Work instructions — When you repeat the entries below, please keep them exact and leave out the pictures.
=== Begin Enclosure ===
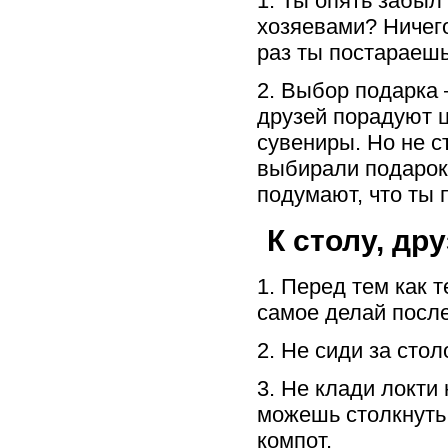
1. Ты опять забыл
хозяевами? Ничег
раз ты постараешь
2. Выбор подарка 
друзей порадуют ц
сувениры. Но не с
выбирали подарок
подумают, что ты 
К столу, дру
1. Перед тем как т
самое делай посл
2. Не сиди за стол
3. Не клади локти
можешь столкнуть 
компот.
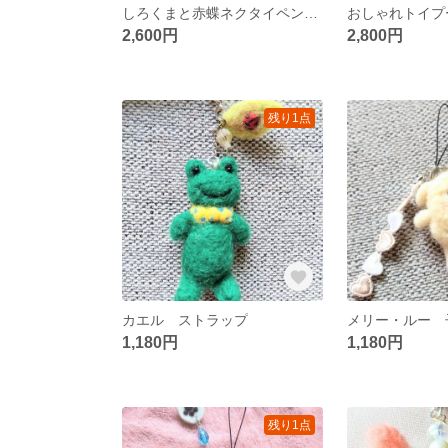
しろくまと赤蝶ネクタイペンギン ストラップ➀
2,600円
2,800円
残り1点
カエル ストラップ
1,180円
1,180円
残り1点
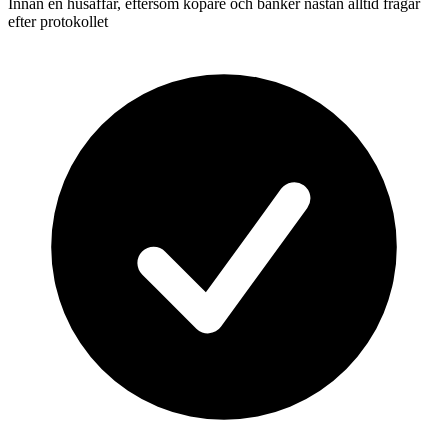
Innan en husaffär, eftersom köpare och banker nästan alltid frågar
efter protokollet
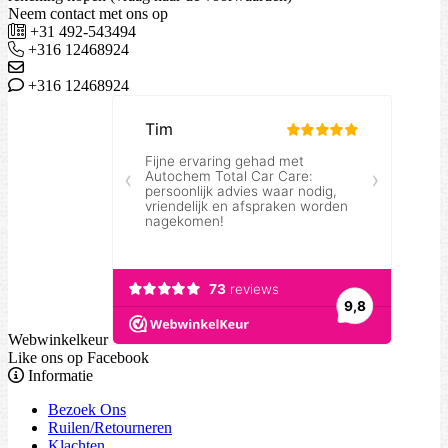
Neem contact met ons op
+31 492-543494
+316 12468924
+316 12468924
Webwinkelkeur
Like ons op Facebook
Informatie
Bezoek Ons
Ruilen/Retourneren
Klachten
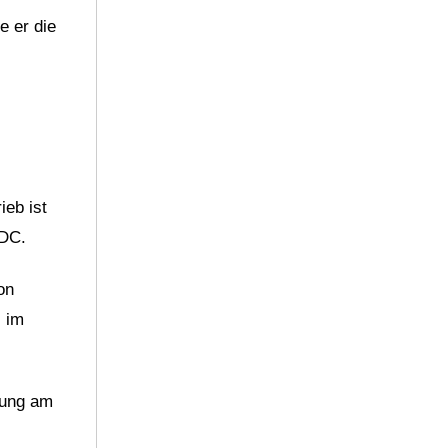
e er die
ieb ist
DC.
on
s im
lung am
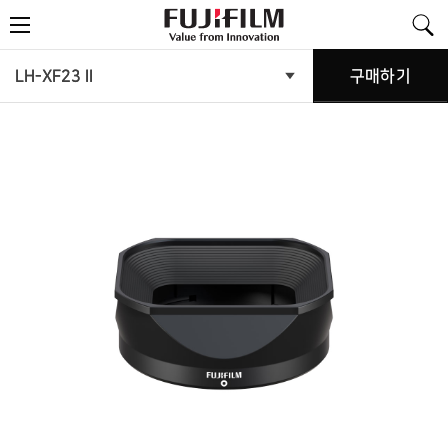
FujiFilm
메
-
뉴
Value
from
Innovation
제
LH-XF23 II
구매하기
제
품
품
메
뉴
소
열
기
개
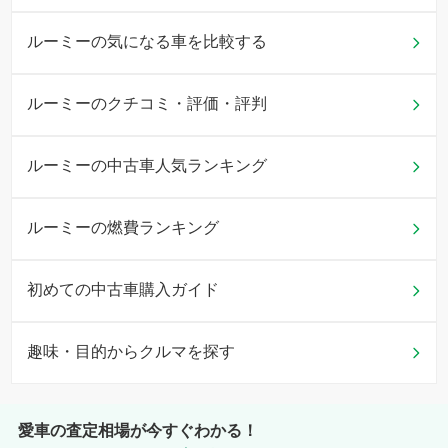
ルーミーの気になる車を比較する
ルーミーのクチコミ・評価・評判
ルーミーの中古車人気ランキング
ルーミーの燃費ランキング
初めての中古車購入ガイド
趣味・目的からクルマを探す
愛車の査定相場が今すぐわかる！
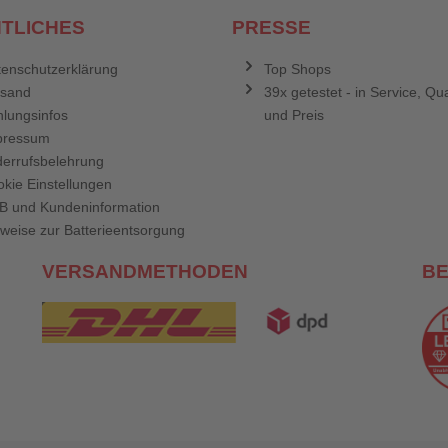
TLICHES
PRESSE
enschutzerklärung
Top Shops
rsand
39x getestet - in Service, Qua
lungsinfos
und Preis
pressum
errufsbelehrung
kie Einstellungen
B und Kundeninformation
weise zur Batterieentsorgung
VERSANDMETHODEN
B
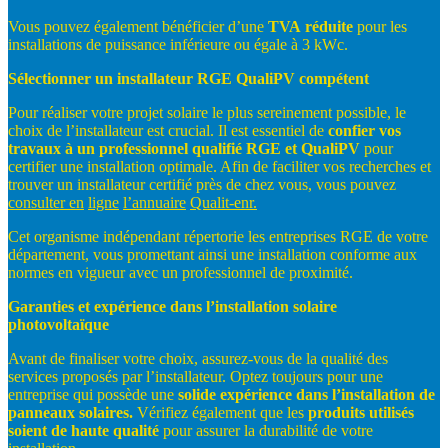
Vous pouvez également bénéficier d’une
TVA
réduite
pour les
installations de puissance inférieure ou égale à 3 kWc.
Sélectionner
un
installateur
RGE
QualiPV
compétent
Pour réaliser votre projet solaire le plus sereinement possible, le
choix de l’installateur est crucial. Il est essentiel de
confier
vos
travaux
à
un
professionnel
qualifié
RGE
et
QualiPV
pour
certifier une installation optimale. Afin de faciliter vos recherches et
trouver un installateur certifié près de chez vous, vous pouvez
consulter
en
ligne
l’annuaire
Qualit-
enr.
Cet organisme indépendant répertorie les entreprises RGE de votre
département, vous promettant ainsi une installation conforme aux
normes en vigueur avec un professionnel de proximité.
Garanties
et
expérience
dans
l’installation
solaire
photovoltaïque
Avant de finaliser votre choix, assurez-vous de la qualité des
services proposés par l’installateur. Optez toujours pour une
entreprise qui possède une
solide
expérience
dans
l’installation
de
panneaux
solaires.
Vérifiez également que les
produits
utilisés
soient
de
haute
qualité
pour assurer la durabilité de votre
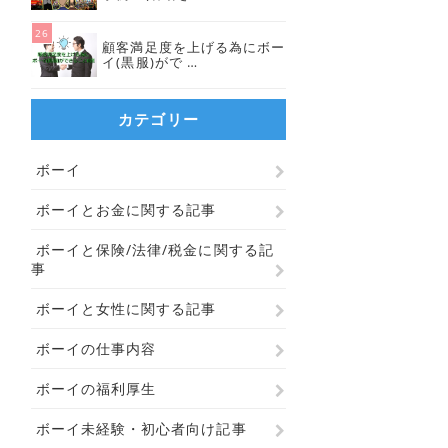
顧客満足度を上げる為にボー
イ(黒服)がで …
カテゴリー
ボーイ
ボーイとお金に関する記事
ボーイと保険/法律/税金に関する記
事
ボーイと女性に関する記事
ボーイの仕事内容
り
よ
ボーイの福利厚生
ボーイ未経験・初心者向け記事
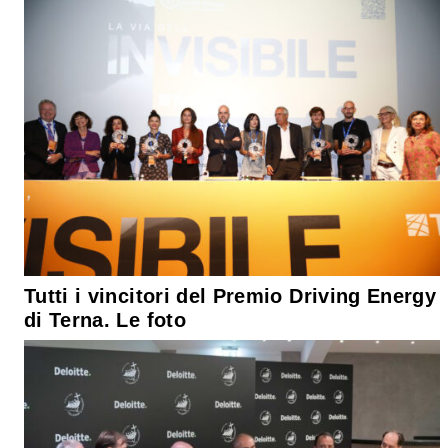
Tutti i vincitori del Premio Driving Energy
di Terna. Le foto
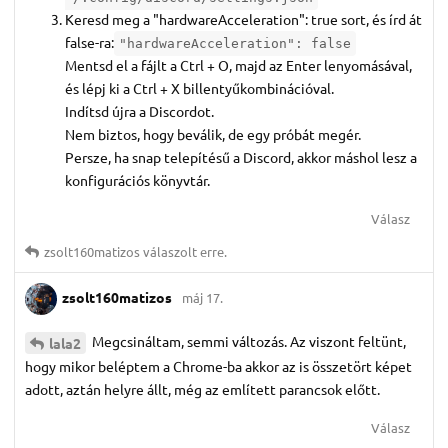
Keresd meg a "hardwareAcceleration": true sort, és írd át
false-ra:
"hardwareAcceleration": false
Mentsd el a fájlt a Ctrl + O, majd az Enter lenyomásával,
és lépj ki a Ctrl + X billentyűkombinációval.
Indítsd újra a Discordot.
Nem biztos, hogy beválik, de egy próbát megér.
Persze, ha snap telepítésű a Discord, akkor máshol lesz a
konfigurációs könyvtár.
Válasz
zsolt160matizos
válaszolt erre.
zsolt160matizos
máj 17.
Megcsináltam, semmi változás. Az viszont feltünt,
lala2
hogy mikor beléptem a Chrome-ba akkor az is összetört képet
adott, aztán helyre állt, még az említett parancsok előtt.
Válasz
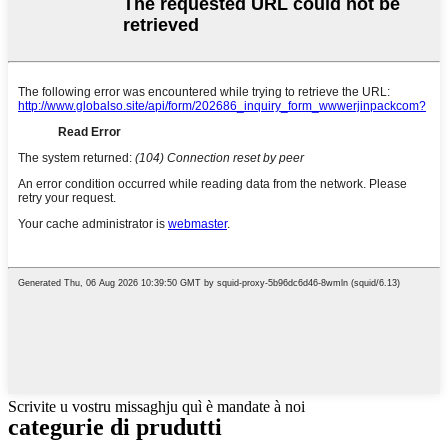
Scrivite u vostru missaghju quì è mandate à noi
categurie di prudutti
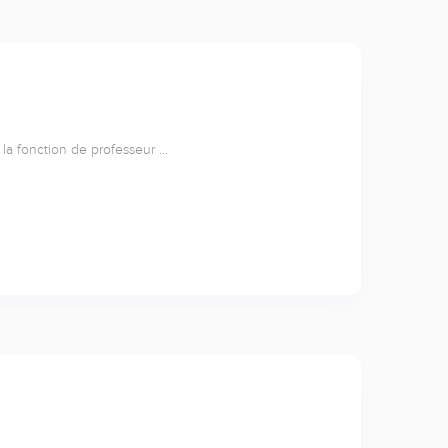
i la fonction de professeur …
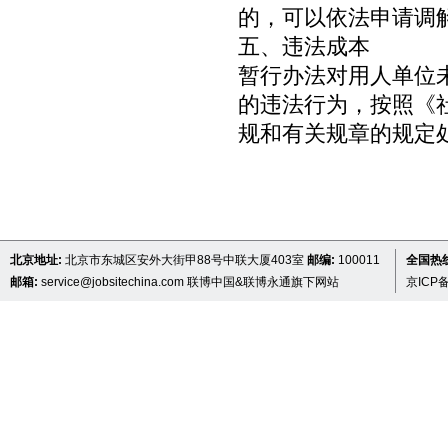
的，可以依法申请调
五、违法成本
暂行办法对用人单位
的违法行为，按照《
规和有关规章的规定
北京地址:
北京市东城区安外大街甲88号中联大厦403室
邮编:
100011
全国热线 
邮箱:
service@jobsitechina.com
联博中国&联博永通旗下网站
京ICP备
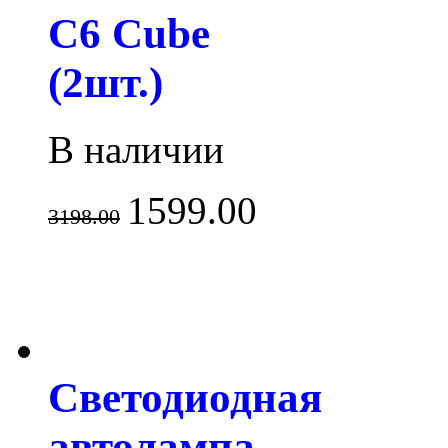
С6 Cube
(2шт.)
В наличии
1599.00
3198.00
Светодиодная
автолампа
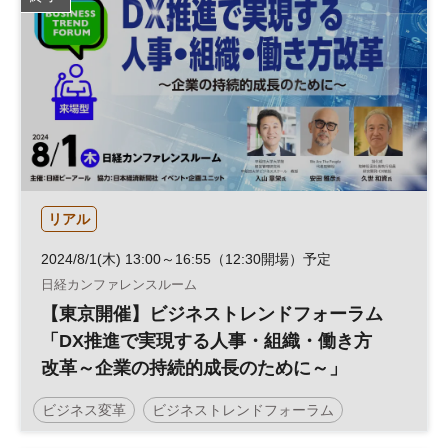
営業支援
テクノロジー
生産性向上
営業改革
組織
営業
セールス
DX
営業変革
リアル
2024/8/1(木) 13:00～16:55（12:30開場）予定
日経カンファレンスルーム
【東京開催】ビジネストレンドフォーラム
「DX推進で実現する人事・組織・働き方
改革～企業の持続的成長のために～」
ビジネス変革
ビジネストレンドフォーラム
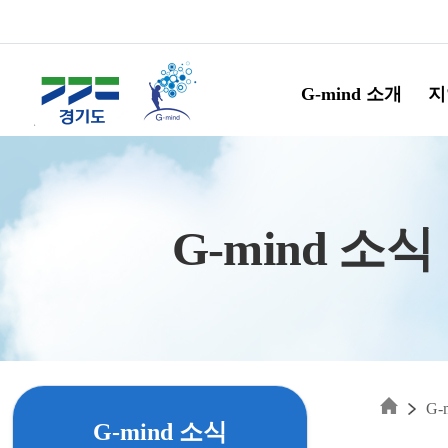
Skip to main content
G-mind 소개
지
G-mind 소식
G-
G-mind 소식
=== End Enclosure ===
Your solution —
1. Ты опять забыл
хозяевами? Ничег
раз ты постараешь
2. Выбор подарка 
друзей порадуют ц
сувениры. Но не с
выбирали подарок
подумают, что ты 
К столу, дру
1. Перед тем как т
самое делай посл
2. Не сиди за стол
3. Не клади локти
можешь столкнуть 
компот.
しろくまと赤蝶ネクタイペンギン ストラップ➀
2,600円
2,800円
残り1点
カエル ストラップ
1,180円
1,180円
残り1点
Innan en husaffär, eftersom köpare och banker nästan alltid frågar
efter protokollet
Neem contact met ons op
+31 492-543494
+316 12468924
+316 12468924
Webwinkelkeur
Like ons op Facebook
Informatie
Bezoek Ons
Ruilen/Retourneren
Klachten
e er die
ieb ist
DC.
on
s im
lung am
FujiFilm
메
-
뉴
Value
from
Innovation
제
LH-XF23 II
구매하기
제
품
품
메
뉴
소
열
기
개
ルーミーの気になる車を比較する
ルーミーのクチコミ・評価・評判
ルーミーの中古車人気ランキング
ルーミーの燃費ランキング
初めての中古車購入ガイド
趣味・目的からクルマを探す
愛車の査定相場が今すぐわかる！
TLICHES
PRESSE
enschutzerklärung
Top Shops
rsand
39x getestet - in Service, Qua
lungsinfos
und Preis
pressum
errufsbelehrung
kie Einstellungen
B und Kundeninformation
weise zur Batterieentsorgung
VERSANDMETHODEN
B
Vous pouvez également bénéficier d’une
TVA
réduite
pour les
installations de puissance inférieure ou égale à 3 kWc.
Sélectionner
un
installateur
RGE
QualiPV
compétent
Pour réaliser votre projet solaire le plus sereinement possible, le
choix de l’installateur est crucial. Il est essentiel de
confier
vos
travaux
à
un
professionnel
qualifié
RGE
et
QualiPV
pour
certifier une installation optimale. Afin de faciliter vos recherches et
trouver un installateur certifié près de chez vous, vous pouvez
consulter
en
ligne
l’annuaire
Qualit-
enr.
Cet organisme indépendant répertorie les entreprises RGE de votre
département, vous promettant ainsi une installation conforme aux
normes en vigueur avec un professionnel de proximité.
Garanties
et
expérience
dans
l’installation
solaire
photovoltaïque
Avant de finaliser votre choix, assurez-vous de la qualité des
services proposés par l’installateur. Optez toujours pour une
entreprise qui possède une
solide
expérience
dans
l’installation
de
panneaux
solaires.
Vérifiez également que les
produits
utilisés
soient
de
haute
qualité
pour assurer la durabilité de votre
顧客満足度を上げる為にボー
イ(黒服)がで …
カテゴリー
ボーイ
ボーイとお金に関する記事
ボーイと保険/法律/税金に関する記
事
ボーイと女性に関する記事
ボーイの仕事内容
り
よ
ボーイの福利厚生
ボーイ未経験・初心者向け記事
Tutti i vincitori del Premio Driving Energy
di Terna. Le foto
Keresd meg a "hardwareAcceleration": true sort, és írd át
false-ra:
"hardwareAcceleration": false
Mentsd el a fájlt a Ctrl + O, majd az Enter lenyomásával,
és lépj ki a Ctrl + X billentyűkombinációval.
Indítsd újra a Discordot.
Nem biztos, hogy beválik, de egy próbát megér.
Persze, ha snap telepítésű a Discord, akkor máshol lesz a
konfigurációs könyvtár.
Válasz
zsolt160matizos
válaszolt erre.
zsolt160matizos
máj 17.
Megcsináltam, semmi változás. Az viszont feltünt,
lala2
hogy mikor beléptem a Chrome-ba akkor az is összetört képet
adott, aztán helyre állt, még az említett parancsok előtt.
Válasz
Scrivite u vostru missaghju quì è mandate à noi
categurie di prudutti
i la fonction de professeur …
的，可以依法申请调
五、违法成本
暂行办法对用人单位
的违法行为，按照《
规和有关规章的规定
北京地址:
北京市东城区安外大街甲88号中联大厦403室
邮编:
100011
全国热线 
邮箱:
service@jobsitechina.com
联博中国&联博永通旗下网站
京ICP备
С6 Cube
(2шт.)
В наличии
1599.00
3198.00
Светодиодная
автолампа
営業支援
テクノロジー
生産性向上
営業改革
組織
営業
セールス
DX
営業変革
リアル
2024/8/1(木) 13:00～16:55（12:30開場）予定
日経カンファレンスルーム
【東京開催】ビジネストレンドフォーラム
「DX推進で実現する人事・組織・働き方
改革～企業の持続的成長のために～」
ビジネス変革
ビジネストレンドフォーラム
Skip to main content
G-mind 소개
지
G-mind 소식
G-
G-mind 소식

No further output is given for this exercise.